The head of the European Union’s border and coast guard agency faces a grilling Tuesday by EU lawmakers as pressure mounts over allegations that Frontex was involved in illegal pushbacks aimed at preventing migrants or refugees entering Europe through the Greek islands.

A joint investigation published in October by media outlets Bellingcat, Lighthouse Reports, Der Spiegel, ARD and TV Asahi said that video and other publicly available data suggest Frontex “assets were actively involved in one pushback incident at the Greek-Turkish maritime border in the Aegean Sea.”

The report said personnel from the agency, which monitors and polices migrant movements around Europe’s borders, were present at another incident and “have been in the vicinity of four more since March.”

EU Home Affairs Commissioner Ylva Johansson told The Associated Press on Tuesday that she still has confidence in Frontex’s managing board but remains deeply concerned about the allegations.

After the report surfaced, Frontex announced an internal investigation, and Executive Director Fabrice Leggeri said in October that “so far, no documents or other materials have been found to substantiate any accusations of violations of the law or the Frontex Code of Conduct by deployed officers.”

He said the agency does “not tolerate any violations of the fundamental rights in any of our activities.”

Pushbacks are considered contrary to international refugee protection agreements, which say people should not be expelled or returned a country where their life and safety might be in danger due to their race, religion, nationality or being members of a social or political group.

Frontex’s board met to discuss the allegations late last month. The board said afterwards that the European Commission had ordered it to “hold a further extraordinary meeting within the next two weeks in order to consider in more detail the replies provided by the agency.” That meeting is scheduled to take place on Dec. 9.

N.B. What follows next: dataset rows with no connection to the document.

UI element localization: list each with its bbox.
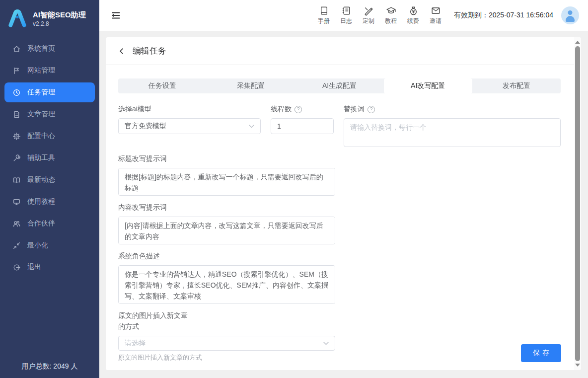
back-arrow-icon (118, 47, 126, 55)
sidebar-item-news[interactable]: 最新动态 (4, 170, 95, 190)
clock-icon (12, 88, 21, 97)
threads-input[interactable] (271, 118, 334, 134)
chevron-down-icon (249, 125, 254, 128)
sidebar-item-label: 最小化 (27, 241, 48, 250)
scroll-down-icon[interactable] (575, 364, 580, 367)
tab-task-settings[interactable]: 任务设置 (118, 78, 207, 93)
custom-pencil-icon (364, 5, 374, 16)
invite-button[interactable]: 邀请 (427, 5, 444, 25)
tab-ai-rewrite-config[interactable]: AI改写配置 (384, 78, 472, 93)
image-insert-helper: 原文的图片插入新文章的方式 (118, 353, 561, 362)
action-label: 日志 (340, 17, 352, 25)
ai-model-select[interactable]: 官方免费模型 (118, 118, 261, 134)
people-icon (12, 220, 21, 228)
back-button[interactable] (118, 47, 126, 55)
sidebar-item-label: 文章管理 (27, 110, 55, 119)
replace-words-textarea[interactable] (344, 118, 561, 147)
tab-ai-generate-config[interactable]: AI生成配置 (295, 78, 383, 93)
gear-icon (12, 132, 21, 141)
system-role-textarea[interactable]: 你是一个专业的营销达人，精通SEO（搜索引擎优化）、SEM（搜索引擎营销）专家，… (118, 265, 335, 304)
topbar: 手册 日志 定制 教程 续费 邀请 有效期到：2025-07- (99, 0, 588, 31)
sidebar-item-label: 退出 (27, 263, 41, 272)
sidebar-item-label: 网站管理 (27, 66, 55, 75)
edit-task-card: 编辑任务 任务设置 采集配置 AI生成配置 AI改写配置 发布配置 选择ai模型… (106, 37, 581, 370)
card-title-row: 编辑任务 (106, 37, 581, 65)
flag-icon (12, 67, 21, 75)
app-logo: AI智能SEO助理 v2.2.8 (0, 0, 99, 34)
action-label: 邀请 (430, 17, 441, 25)
sidebar-collapse-icon[interactable] (110, 10, 121, 21)
content-prompt-label: 内容改写提示词 (118, 203, 167, 212)
sidebar-item-tutorial[interactable]: 使用教程 (4, 192, 95, 212)
scrollbar-thumb[interactable] (575, 46, 580, 361)
custom-button[interactable]: 定制 (360, 5, 377, 25)
content-area: 编辑任务 任务设置 采集配置 AI生成配置 AI改写配置 发布配置 选择ai模型… (99, 31, 588, 378)
log-notebook-icon (341, 5, 352, 16)
sidebar-item-articles[interactable]: 文章管理 (4, 104, 95, 124)
config-tabs: 任务设置 采集配置 AI生成配置 AI改写配置 发布配置 (118, 78, 561, 93)
sidebar: AI智能SEO助理 v2.2.8 系统首页 网站管理 任务管理 文章管理 配置中… (0, 0, 99, 378)
home-icon (12, 45, 21, 53)
sidebar-item-label: 辅助工具 (27, 153, 55, 162)
wrench-icon (12, 154, 21, 162)
save-button[interactable]: 保存 (521, 344, 561, 362)
threads-help-icon[interactable] (294, 106, 302, 113)
ai-model-label: 选择ai模型 (118, 105, 151, 114)
sidebar-item-config[interactable]: 配置中心 (4, 126, 95, 146)
replace-words-help-icon[interactable] (368, 106, 375, 113)
sidebar-item-label: 系统首页 (27, 44, 55, 53)
log-button[interactable]: 日志 (338, 5, 355, 25)
page-title: 编辑任务 (133, 45, 166, 57)
invite-envelope-icon (431, 5, 441, 16)
sidebar-item-tasks[interactable]: 任务管理 (4, 82, 95, 102)
action-label: 教程 (385, 17, 397, 25)
book-icon (12, 176, 21, 184)
title-prompt-textarea[interactable]: 根据[标题]的标题内容，重新改写一个标题，只需要返回改写后的标题 (118, 168, 335, 196)
document-icon (12, 110, 21, 119)
image-insert-placeholder: 请选择 (125, 339, 323, 348)
action-label: 手册 (318, 17, 330, 25)
renew-moneybag-icon (408, 5, 419, 16)
threads-label: 线程数 (271, 105, 292, 114)
scrollbar[interactable] (574, 37, 581, 370)
renew-button[interactable]: 续费 (405, 5, 422, 25)
tab-publish-config[interactable]: 发布配置 (472, 78, 561, 93)
scroll-up-icon[interactable] (575, 41, 580, 44)
app-logo-icon (7, 8, 28, 29)
action-label: 续费 (407, 17, 419, 25)
sidebar-item-partners[interactable]: 合作伙伴 (4, 214, 95, 233)
sidebar-item-label: 最新动态 (27, 175, 55, 184)
sidebar-item-tools[interactable]: 辅助工具 (4, 148, 95, 168)
sidebar-item-label: 使用教程 (27, 197, 55, 206)
minimize-icon (12, 241, 21, 250)
sidebar-item-minimize[interactable]: 最小化 (4, 235, 95, 255)
sidebar-item-label: 合作伙伴 (27, 219, 55, 228)
sidebar-item-home[interactable]: 系统首页 (4, 39, 95, 59)
tab-collection-config[interactable]: 采集配置 (207, 78, 295, 93)
sidebar-menu: 系统首页 网站管理 任务管理 文章管理 配置中心 辅助工具 最新动态 使用教程 (0, 39, 99, 277)
image-insert-select[interactable]: 请选择 (118, 336, 335, 351)
sidebar-item-exit[interactable]: 退出 (4, 257, 95, 277)
system-role-label: 系统角色描述 (118, 252, 160, 261)
user-avatar[interactable] (561, 6, 579, 24)
sidebar-item-label: 配置中心 (27, 132, 55, 141)
title-prompt-label: 标题改写提示词 (118, 154, 167, 163)
ai-model-value: 官方免费模型 (125, 122, 249, 131)
monitor-icon (12, 198, 21, 206)
action-label: 定制 (363, 17, 374, 25)
sidebar-item-label: 任务管理 (27, 88, 55, 97)
logout-icon (12, 263, 21, 272)
license-expiry: 有效期到：2025-07-31 16:56:04 (454, 11, 553, 20)
manual-book-icon (319, 5, 329, 16)
image-insert-label: 原文的图片插入新文章的方式 (118, 310, 194, 332)
tutorial-button[interactable]: 教程 (382, 5, 399, 25)
replace-words-label: 替换词 (344, 105, 365, 114)
avatar-person-icon (568, 10, 573, 15)
tutorial-cap-icon (386, 5, 396, 16)
app-name: AI智能SEO助理 (33, 10, 86, 19)
sidebar-item-websites[interactable]: 网站管理 (4, 61, 95, 80)
content-prompt-textarea[interactable]: [内容]请根据上面的文章内容，改写这篇文章，只需要返回改写后的文章内容 (118, 217, 335, 244)
user-count: 用户总数: 2049 人 (0, 362, 99, 371)
app-version: v2.2.8 (33, 20, 86, 27)
manual-button[interactable]: 手册 (315, 5, 332, 25)
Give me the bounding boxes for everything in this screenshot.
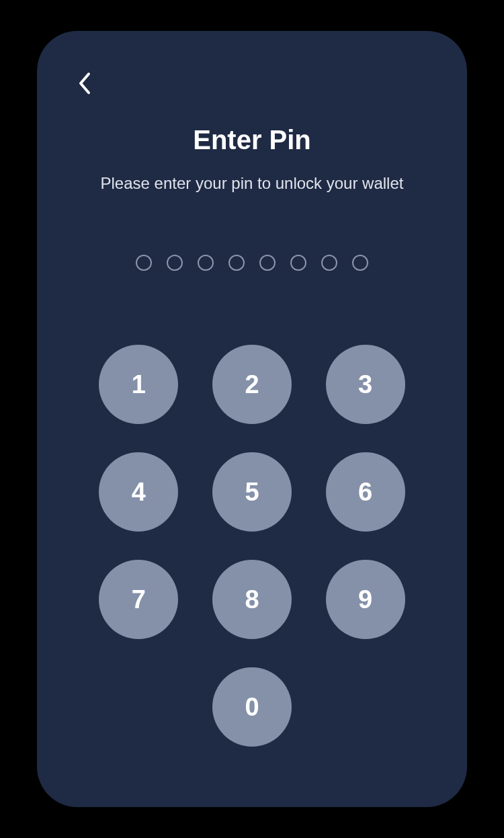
chevron-left-icon xyxy=(77,72,91,95)
pin-indicator xyxy=(64,255,440,271)
pin-dot xyxy=(352,255,368,271)
keypad-key-2[interactable]: 2 xyxy=(212,345,292,424)
keypad-key-0[interactable]: 0 xyxy=(212,667,292,747)
keypad-key-8[interactable]: 8 xyxy=(212,560,292,639)
pin-dot xyxy=(290,255,306,271)
pin-entry-screen: Enter Pin Please enter your pin to unloc… xyxy=(37,31,467,807)
keypad-key-7[interactable]: 7 xyxy=(99,560,178,639)
keypad-key-4[interactable]: 4 xyxy=(99,452,178,532)
keypad-key-1[interactable]: 1 xyxy=(99,345,178,424)
numeric-keypad: 1 2 3 4 5 6 7 8 9 0 xyxy=(64,345,440,747)
pin-dot xyxy=(259,255,276,271)
page-title: Enter Pin xyxy=(64,125,440,155)
keypad-key-5[interactable]: 5 xyxy=(212,452,292,532)
pin-dot xyxy=(228,255,245,271)
back-button[interactable] xyxy=(71,70,97,97)
keypad-key-9[interactable]: 9 xyxy=(326,560,405,639)
keypad-key-6[interactable]: 6 xyxy=(326,452,405,532)
page-subtitle: Please enter your pin to unlock your wal… xyxy=(64,174,440,193)
pin-dot xyxy=(198,255,214,271)
header-section: Enter Pin Please enter your pin to unloc… xyxy=(64,125,440,193)
pin-dot xyxy=(167,255,183,271)
keypad-key-3[interactable]: 3 xyxy=(326,345,405,424)
pin-dot xyxy=(321,255,337,271)
pin-dot xyxy=(136,255,152,271)
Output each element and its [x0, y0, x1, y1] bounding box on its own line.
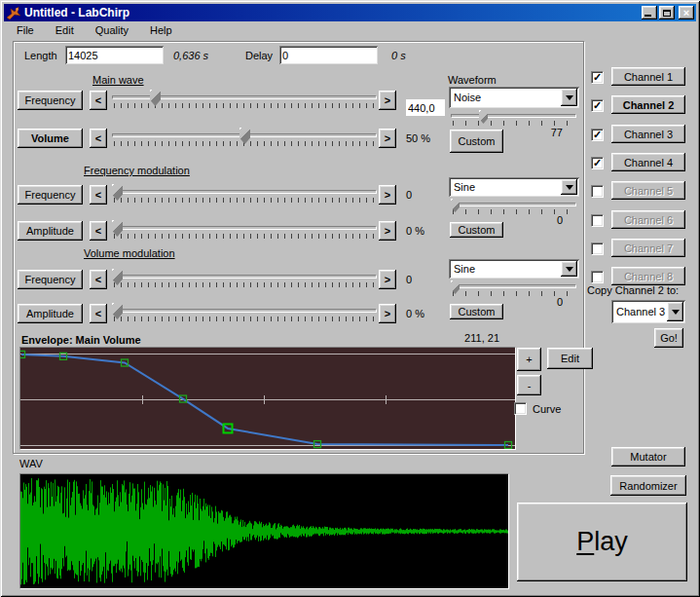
- main-frequency-value-input[interactable]: [406, 99, 445, 116]
- vm-amplitude-button[interactable]: Amplitude: [18, 304, 83, 323]
- channel-4-enable-checkbox[interactable]: ✓: [591, 157, 604, 169]
- length-input[interactable]: [65, 46, 164, 64]
- menu-quality[interactable]: Quality: [93, 23, 130, 37]
- vm-waveform-selected: Sine: [454, 263, 475, 275]
- menu-file[interactable]: File: [15, 23, 36, 37]
- fm-frequency-decrease-button[interactable]: <: [90, 185, 107, 205]
- slider-groove: [112, 309, 377, 313]
- vm-amplitude-decrease-button[interactable]: <: [90, 304, 107, 323]
- dropdown-arrow-icon[interactable]: [561, 261, 577, 277]
- vm-waveform-block: Sine 0 Custom: [449, 259, 579, 321]
- main-volume-decrease-button[interactable]: <: [90, 129, 107, 148]
- fm-amplitude-value: 0 %: [406, 225, 451, 237]
- vm-frequency-slider[interactable]: [112, 270, 377, 289]
- channel-8-enable-checkbox[interactable]: [591, 271, 604, 283]
- slider-groove: [451, 284, 576, 288]
- copy-target-selected: Channel 3: [616, 306, 665, 317]
- channel-8-button[interactable]: Channel 8: [611, 267, 685, 285]
- slider-groove: [112, 275, 377, 279]
- envelope-add-point-button[interactable]: +: [517, 348, 541, 371]
- fm-waveform-select[interactable]: Sine: [449, 177, 579, 197]
- titlebar[interactable]: Untitled - LabChirp ×: [4, 4, 696, 21]
- vm-frequency-decrease-button[interactable]: <: [90, 270, 107, 289]
- close-button[interactable]: ×: [679, 6, 694, 19]
- slider-ticks: [453, 121, 574, 126]
- main-frequency-slider[interactable]: [112, 91, 377, 110]
- channel-7-enable-checkbox[interactable]: [591, 243, 604, 255]
- fm-frequency-slider[interactable]: [112, 185, 377, 205]
- randomizer-button[interactable]: Randomizer: [610, 475, 686, 496]
- slider-groove: [451, 203, 576, 206]
- channel-7-button[interactable]: Channel 7: [611, 239, 685, 257]
- delay-input[interactable]: [279, 46, 378, 64]
- vm-waveform-custom-button[interactable]: Custom: [450, 304, 503, 319]
- minimize-button[interactable]: [642, 6, 657, 19]
- main-waveform-slider[interactable]: [451, 110, 576, 128]
- slider-ticks: [114, 282, 375, 287]
- envelope-graph[interactable]: [19, 347, 516, 450]
- main-volume-button[interactable]: Volume: [18, 129, 83, 148]
- vm-amplitude-value: 0 %: [406, 308, 451, 319]
- main-waveform-selected: Noise: [454, 92, 481, 103]
- channel-6-enable-checkbox[interactable]: [591, 214, 604, 227]
- fm-amplitude-row: Amplitude < > 0 %: [18, 221, 451, 241]
- main-frequency-increase-button[interactable]: >: [379, 91, 396, 110]
- fm-amplitude-increase-button[interactable]: >: [379, 221, 396, 241]
- fm-waveform-custom-button[interactable]: Custom: [450, 222, 503, 238]
- channel-5-enable-checkbox[interactable]: [591, 185, 604, 198]
- dropdown-arrow-icon[interactable]: [561, 89, 577, 106]
- channel-1-button[interactable]: Channel 1: [611, 67, 685, 86]
- channel-1-enable-checkbox[interactable]: ✓: [591, 71, 604, 84]
- main-frequency-button[interactable]: Frequency: [18, 91, 83, 110]
- slider-groove: [451, 114, 576, 118]
- fm-amplitude-decrease-button[interactable]: <: [90, 221, 107, 241]
- wav-label: WAV: [19, 458, 43, 469]
- vm-amplitude-slider[interactable]: [112, 304, 377, 323]
- fm-waveform-selected: Sine: [454, 181, 475, 193]
- dropdown-arrow-icon[interactable]: [667, 302, 683, 321]
- vm-frequency-increase-button[interactable]: >: [379, 270, 396, 289]
- fm-frequency-row: Frequency < > 0: [18, 185, 451, 205]
- main-volume-row: Volume < > 50 %: [18, 129, 451, 148]
- curve-checkbox[interactable]: [514, 402, 527, 415]
- play-button[interactable]: Play: [517, 503, 687, 581]
- channel-4-button[interactable]: Channel 4: [611, 153, 685, 171]
- window-title: Untitled - LabChirp: [24, 6, 129, 19]
- channel-5-button[interactable]: Channel 5: [611, 181, 685, 200]
- maximize-button[interactable]: [659, 6, 675, 19]
- main-volume-slider[interactable]: [112, 129, 377, 148]
- menu-help[interactable]: Help: [148, 23, 174, 37]
- go-button[interactable]: Go!: [654, 328, 683, 348]
- slider-ticks: [114, 198, 375, 203]
- channel-2-enable-checkbox[interactable]: ✓: [591, 99, 604, 112]
- main-volume-increase-button[interactable]: >: [379, 129, 396, 148]
- envelope-edit-button[interactable]: Edit: [547, 348, 593, 369]
- channel-6-button[interactable]: Channel 6: [611, 210, 685, 229]
- length-label: Length: [24, 50, 57, 61]
- envelope-plot[interactable]: [20, 348, 515, 449]
- channel-2-button[interactable]: Channel 2: [611, 95, 685, 114]
- fm-frequency-increase-button[interactable]: >: [379, 185, 396, 205]
- menu-edit[interactable]: Edit: [54, 23, 76, 37]
- main-waveform-block: Noise 77 Custom: [449, 87, 579, 155]
- mutator-button[interactable]: Mutator: [611, 447, 685, 466]
- channel-3-enable-checkbox[interactable]: ✓: [591, 129, 604, 141]
- slider-ticks: [114, 317, 375, 321]
- slider-groove: [112, 226, 377, 230]
- wav-display: [19, 473, 509, 589]
- vm-waveform-select[interactable]: Sine: [449, 259, 579, 279]
- channel-3-button[interactable]: Channel 3: [611, 125, 685, 143]
- main-waveform-select[interactable]: Noise: [449, 87, 579, 108]
- dropdown-arrow-icon[interactable]: [561, 179, 577, 195]
- main-waveform-custom-button[interactable]: Custom: [450, 130, 503, 153]
- fm-amplitude-button[interactable]: Amplitude: [18, 221, 83, 241]
- fm-frequency-button[interactable]: Frequency: [18, 185, 83, 205]
- vm-amplitude-increase-button[interactable]: >: [379, 304, 396, 323]
- main-frequency-decrease-button[interactable]: <: [90, 91, 107, 110]
- copy-target-select[interactable]: Channel 3: [611, 300, 685, 323]
- fm-amplitude-slider[interactable]: [112, 221, 377, 241]
- vm-frequency-row: Frequency < > 0: [18, 270, 451, 289]
- delay-seconds: 0 s: [391, 50, 406, 61]
- vm-frequency-button[interactable]: Frequency: [18, 270, 83, 289]
- envelope-remove-point-button[interactable]: -: [517, 375, 541, 395]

The allegations are extremely embarrassing for the Commission. In September it unveiled sweeping new reforms to the EU’s asylum system, which proved dismally inadequate when over 1 million migrants arrived in 2015, many of them Syrian refugees entering the Greek islands via Turkey.

Part of the EU's migration reforms includes a system of independent monitoring involving rights experts to ensure that there are no pushbacks at Europe’s borders. Migrant entries have dropped to a relative trickle in recent years, although many migrants still languish on some Greek islands waiting for their asylum claims to be processed or to be sent back.

During a visit to Morocco, Johansson told the AP that the report "concerns me a lot. If it’s true, it’s totally unacceptable. A European agency has to comply to EU law and fundamental rights with no excuse.”

Johansson said she has “full confidence in the process that (has) gone on in the management board and the sub-group they are setting up” to continue the investigation, but, she noted that “there were a lot of questions put to the director. And he has not answered these questions.”

Frontex says its work in the eastern Aegean Sea has been complicated by a dispute between Turkey and Greece over their maritime borders. Greek and Turkish coast guard ships are routinely involved in standoffs and threats in the relatively narrow stretch of water that separates the two countries.